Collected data

────────────────────────────────────────

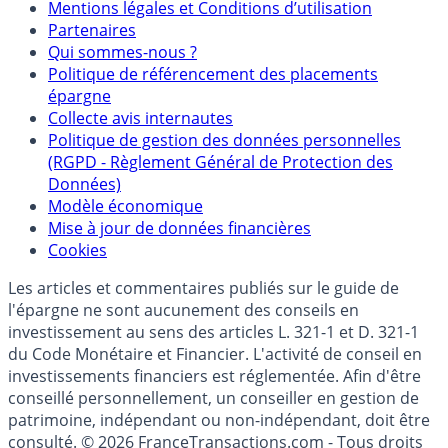
Mentions légales et Conditions d’utilisation
Partenaires
Qui sommes-nous ?
Politique de référencement des placements
épargne
Collecte avis internautes
Politique de gestion des données personnelles
(RGPD - Règlement Général de Protection des
Données)
Modèle économique
Mise à jour de données financières
Cookies
Les articles et commentaires publiés sur le guide de
l'épargne ne sont aucunement des conseils en
investissement au sens des articles L. 321-1 et D. 321-1
du Code Monétaire et Financier. L'activité de conseil en
investissements financiers est réglementée. Afin d'être
conseillé personnellement, un conseiller en gestion de
patrimoine, indépendant ou non-indépendant, doit être
consulté. © 2026 FranceTransactions.com - Tous droits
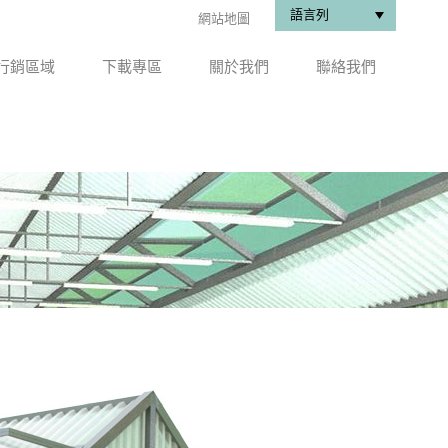
語言列
網站地圖
行銷區域
下載專區
關於我們
聯絡我們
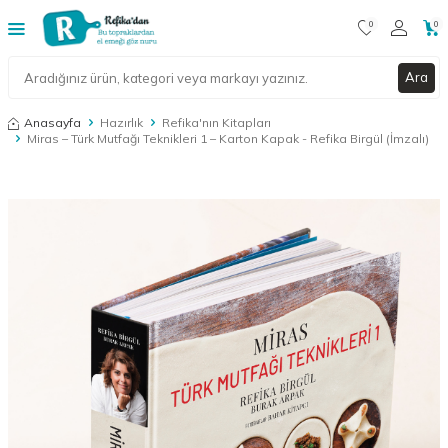
0
0
Ara
Anasayfa
Hazırlık
Refika'nın Kitapları
Miras – Türk Mutfağı Teknikleri 1 – Karton Kapak - Refika Birgül (İmzalı)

────────────────────────────────────────

§ WHAT THIS TASK INVOLVES: Scan the records above and report every line with the string "gestion".

§ WRITTEN RESPONSE:
Politique de gestion des données personnelles
conseillé personnellement, un conseiller en gestion de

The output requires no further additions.